**Problem:**
Transcribe the stretch of entries below from the line with "a túto sviatosť sa okrem mladých z" through the line with "Takto zhrnula čas, kedy sme jej", exactly and with both ends included; leave out all other lines.

**Data shown:**
^^^^
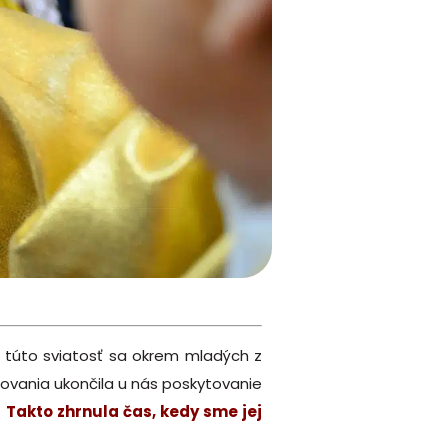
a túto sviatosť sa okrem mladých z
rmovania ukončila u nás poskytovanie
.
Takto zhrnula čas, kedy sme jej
^^^^
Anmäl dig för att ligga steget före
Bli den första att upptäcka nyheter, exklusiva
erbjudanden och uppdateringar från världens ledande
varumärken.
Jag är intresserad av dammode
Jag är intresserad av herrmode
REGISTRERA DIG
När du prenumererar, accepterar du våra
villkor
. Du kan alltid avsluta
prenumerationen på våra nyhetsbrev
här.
^^^^
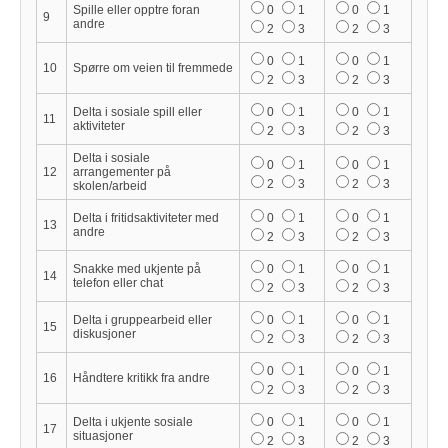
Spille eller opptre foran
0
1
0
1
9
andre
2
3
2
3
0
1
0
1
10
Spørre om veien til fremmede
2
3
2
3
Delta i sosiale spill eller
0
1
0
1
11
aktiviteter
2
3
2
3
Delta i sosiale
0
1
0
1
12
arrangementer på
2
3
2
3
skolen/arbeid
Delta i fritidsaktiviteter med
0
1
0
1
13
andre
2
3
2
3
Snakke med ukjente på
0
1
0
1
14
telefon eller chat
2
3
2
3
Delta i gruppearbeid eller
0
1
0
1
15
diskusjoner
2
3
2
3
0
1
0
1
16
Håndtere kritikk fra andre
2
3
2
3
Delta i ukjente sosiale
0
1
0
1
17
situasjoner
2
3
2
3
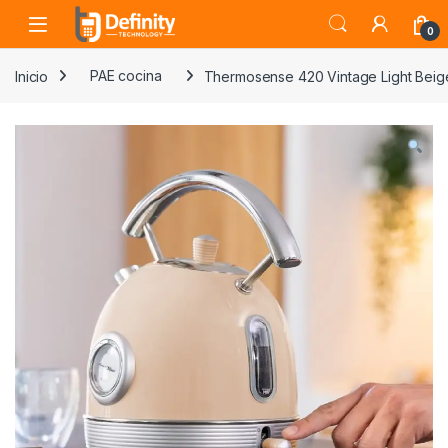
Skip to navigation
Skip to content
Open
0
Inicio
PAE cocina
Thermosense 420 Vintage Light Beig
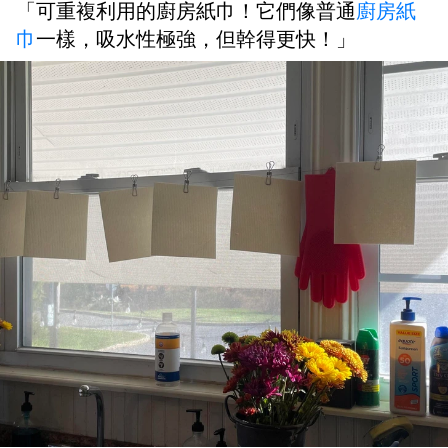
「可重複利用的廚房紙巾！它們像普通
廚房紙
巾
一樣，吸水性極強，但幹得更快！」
^^^^
**Output:**
a túto sviatosť sa okrem mladých z
rmovania ukončila u nás poskytovanie
.
Takto zhrnula čas, kedy sme jej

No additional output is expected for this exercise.